A première vue on pourrait penser que cette citation décrit l’établissement physique et son impact sur nous, mais le personnage Henry Barthes précise: “La maison d’Usher n’est pas seulement un vieux château décrépit et délabré, c’est aussi un état d’être”. On pourrait dire que ça exprime un état d’être désindividué. L’école serait un lieu privilégié de l’exercice des forces de désindividuation qui règnent partout ailleurs sans partage. On voit l’indifférence des élèves aux études, leur méchanceté entre eux, leur cynisme, leurs illusions et leur cruauté – leur manque d’empathie semble total. Les enseignants aussi semblent résignés, déprimés, professionalement et existentiellement désorientés.

Notre “héros” est capable d’empathie, grâce à la souffrance qu’il a enduré enfant et qu’il transporte toujours avec lui. Il se vante d’être vide de sentiments, mais ce n’est pas vrai, son “détachement” est tout autre. Il ne nie pas ses sentiments, seulement il ne s’identifie pas avec. Il sait que chaque agencement de la vie est provisoire, que la négativité vécue peut s’arranger avec le temps, même si le champ de notre vie est transfusé de négativité, est un champ de démolition.

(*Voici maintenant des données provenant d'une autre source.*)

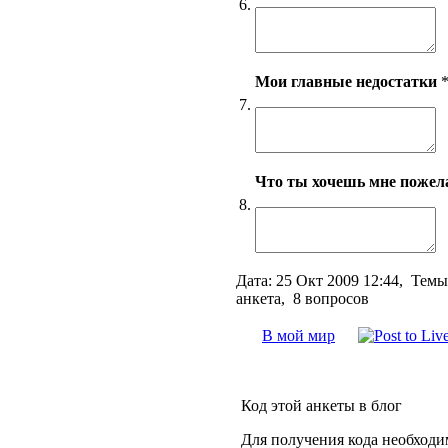
6.
Мои главные недостатки
7.
Что ты хочешь мне пожел
8.
Дата:
25 Окт 2009 12:44,
Темы
анкета, 8 вопросов
В мой мир
Код этой анкеты в блог
Для получения кода необходи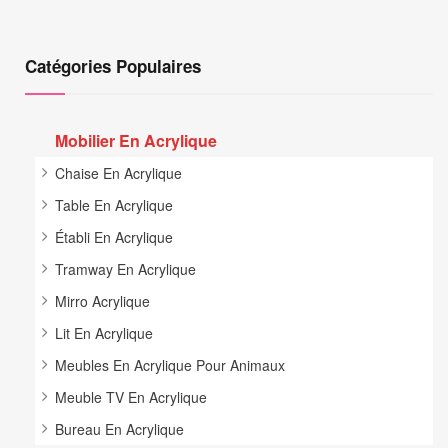
Catégories Populaires
Mobilier En Acrylique
Chaise En Acrylique
Table En Acrylique
Établi En Acrylique
Tramway En Acrylique
Mirro Acrylique
Lit En Acrylique
Meubles En Acrylique Pour Animaux
Meuble TV En Acrylique
Bureau En Acrylique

Un premier détachement est de constater cette démolition et son ubiquité sans tomber dans le “désespoir du monde” (Deleuze, op. cit. p12).

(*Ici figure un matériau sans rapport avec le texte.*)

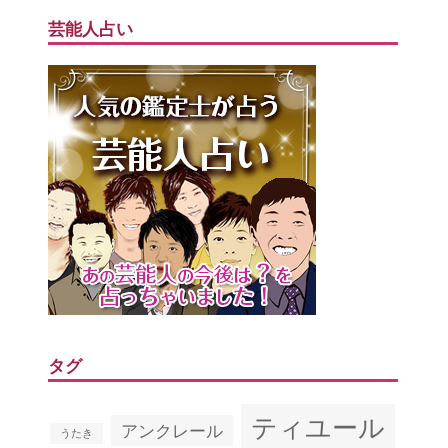
芸能人占い
タグ
ティユール
アンクレール
うたき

Ne pas s’enliser dans le désespoir implique plus que le constat de l’omniprésence du négatif et des passions tristes, il faut pouvoir créer des rapports humains avec les autres, ce que Bernard Stiegler appelle des rapports de co-individuation. Henry Barthes n’est pas le prof génial, inspirateur, fusionnel – il n’incite pas à l’identification, comme s’il avait la réponse, et il ne s’identifie pas avec ses élèves. Il suit son chemin de vie, son processus d’individuation, et fait ce qu’il peut pour favoriser l’individuation de ses élèves. Il essaie de maintenir une distance – ce que Meredith, l’artiste sensible en manque d’amour, ne comprend pas (d'où son cri de frustration et de colère: “Ne me repousse pas!”), et qu’Erica a du mal à comprendre au début (Henry dit: “Je ne te dois rien”). Il propose aussi des armes culturelles, un savoir au service de l'individuation: la littérature peut nous aider à penser et à vivre pour nous-mêmes, Poe et Orwell nous permettent de voir notre situation telle qu’elle est, et de voir aussi que ce n’est qu’un état d’être dans un processus qui peut s’arrêter là, mais qui peut aussi nous amener plus loin et ailleurs. Le bon détachment est à la fois affectif, ne pas se laisser submerger par les émotions négatives ou les passions tristes (y compris l’amour fusionnel) et noétique, trouver la distance juste pour laisser assez de place à la singularité et à l’imprévu.

Henry Barthes pourrait faire sienne la devise du peintre Francis Bacon: “je suis cérébralement pessimiste mais nerveusement optimiste, d’un optimisme qui ne croit qu’à la vie”. C’est la formule chimique de base pour mener à bien notre individuation dans ces temps désorientés.